Ozone – Video King, 1983

“People wonder where I get my speed, I tell ’em I, get another breakfast on the Centipede.”

From the Glasses album. Ozone is an early 80s Motown funk band with a heavy jazz tone (Jazzfunk, that’s it). This is their last album ever and they thought that would be cool to talk about being the Video King. Biggest name-dropping ever: Batman, Space Invaders, Centipede, Astro Blaster, Tron, Donkey Kong, Missile Combat, Frogger, Defender, Asteroids, ???, Zaxxon, Battlezone. And always this mix of synthetic sounds and live instruments. Also, humor.

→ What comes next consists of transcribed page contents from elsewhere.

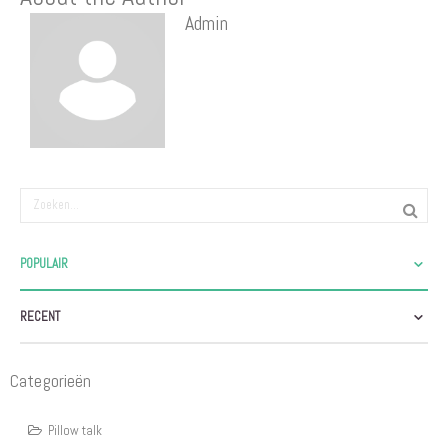
Admin
POPULAIR
RECENT
Categorieën
Pillow talk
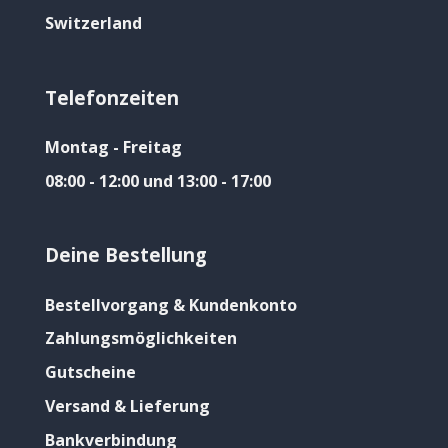
Switzerland
Telefonzeiten
Montag - Freitag
08:00 - 12:00 und 13:00 - 17:00
Deine Bestellung
Bestellvorgang & Kundenkonto
Zahlungsmöglichkeiten
Gutscheine
Versand & Lieferung
Bankverbindung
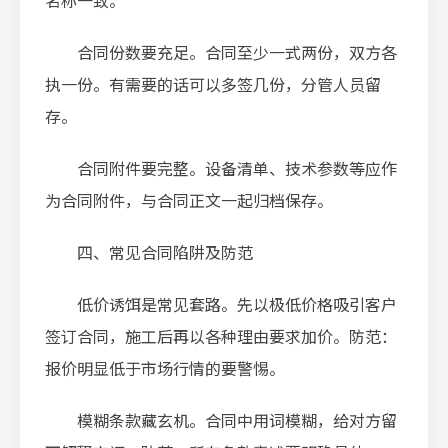
名称一致。
合同份数要充足。合同至少一式两份，双方各
执一份。有需要的话可以多签几份，分管人员留
存。
合同附件要完整。设备清单、技术参数等应作
为合同附件，与合同正文一起归档保存。
四、常见合同陷阱及防范
低价诱饵是常见套路。先以极低价格吸引客户
签订合同，施工后再以各种理由要求加价。防范：
报价明显低于市场行情的要警惕。
模糊条款藏玄机。合同中用词模糊，给对方留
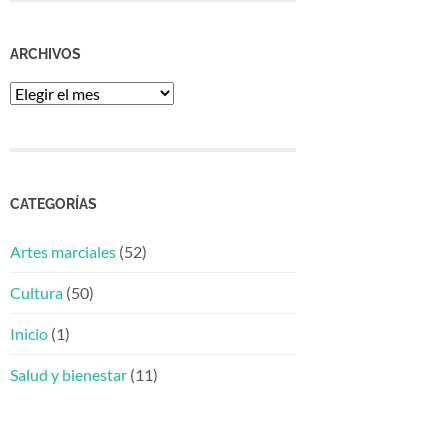
ARCHIVOS
Archivos
CATEGORÍAS
Artes marciales
(52)
Cultura
(50)
Inicio
(1)
Salud y bienestar
(11)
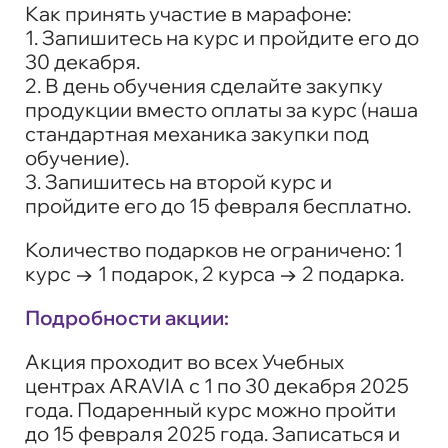
Как принять участие в марафоне:
1. Запишитесь на курс и пройдите его до
30 декабря.
2. В день обучения сделайте закупку
продукции вместо оплаты за курс (наша
стандартная механика закупки под
обучение).
3. Запишитесь на второй курс и
пройдите его до 15 февраля бесплатно.
Количество подарков не ограничено: 1
курс → 1 подарок, 2 курса → 2 подарка.
Подробности акции:
Акция проходит во всех Учебных
центрах ARAVIA с 1 по 30 декабря 2025
года. Подаренный курс можно пройти
до 15 февраля 2025 года. Записаться и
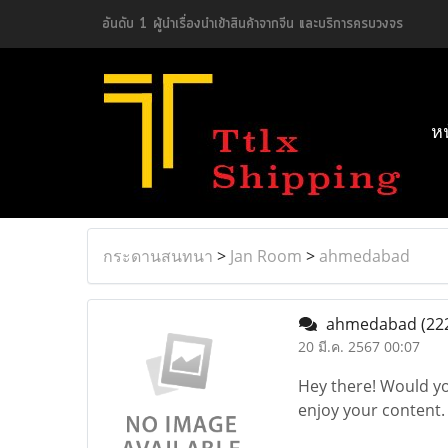
อันดับ 1 ผู้นำเรื่องนำเข้าสินค้าจากจีน และบริการครบวงจร
ห
กระดานสนทนา
>
Jan Room
>
ahmedabad
ahmedabad
(22
20 มี.ค. 2567 00:07
Hey there! Would you
enjoy your content.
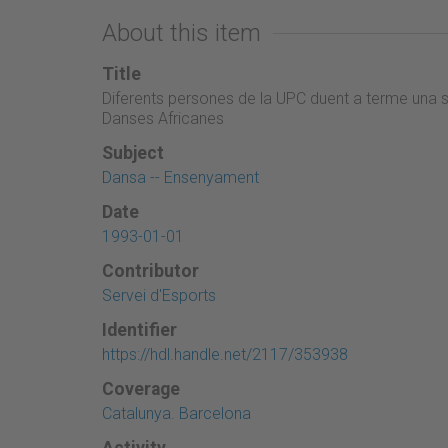
About this item
Title
Diferents persones de la UPC duent a terme una s
Danses Africanes
Subject
Dansa -- Ensenyament
Date
1993-01-01
Contributor
Servei d'Esports
Identifier
https://hdl.handle.net/2117/353938
Coverage
Catalunya. Barcelona
Activity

Dazz Band – Joystick, 1983

From the album Joystick. You can’t represent Funk without a band from Ohio and here’s another one! Dazz Band and its heavy melodic bass lines. The lyrics mixing video game culture and sex are rather smart, considering what we sometimes hear these days:

I can prove that love
Is just live a video game
Just take control of the stick
Of the stick, of the stick
I’ll let you play your game
I know what you’re looking for
And all I want to do is score, yeah
I just want you to be mine
Just take control I’ll let you play me all the time
Take control of the stick
Of the stick, of the stick
Of the stick, of the joystick, baby

The creepy bridge with robotic voice makes me think about a final boss. Would the one you want to be with, be The Final Boss? I’ll let you answer that.

Klymaxx – Video Kid, 1984

“Hello baby, can I play games with youuu?”

From the Meeting in the Ladies Room album. All girl band playing some hard and tight funk. I saw them live a few years ago, they are bad and have irresistible grooves. I love this innocent and easy one. What not to love about a girl singing straight “I’m in love with the video kid”. My nerdy heart from the glory days of the Arcade feels it.

It’s also funny to realize that some of the synthesizers used in all these songs (totally unheard new sounds at that time like the Prophet 5, Oberheim OB-8, Moog or Jupiter8) use the same CPU as our beloved arcade machines, C64, Game Boy or Neo-Geo: the mighty Z80.

The relationship between funk and games goes further. Listen to this 1985 Stevie Wonder’s song and tell me you don’t hear some of the future Genesis tunes in every way. Or listen to Yuzo Koshiro loving him some Soul II Soul. Later on, Michael Jackson himself will get involved with Sonic and Space Channel 5. Funk is fun, fun is a heavy part of games if not the core and so Japanese composers naturally, rationally used its power from illegal James Brown samples in 90s arcade games (I can’t remember which ones, sorry) to Jet Set Radio soundtrack.

Going back to this mix, the 80s video game aesthetic -sharp, synthetic, weird sounds, silliness, anxiety feelings- is incorporated into the music, it’s not just some lyrics saying “I play videogames on the couch” as we have today.

Almost like a love declaration to the “video game” medium or at least acknowledgement of its legacy, early on.

As the medium is still fighting to be truly recognized as a cultural force in 2012, I think it’s cool to witness that it hasn’t always been the case.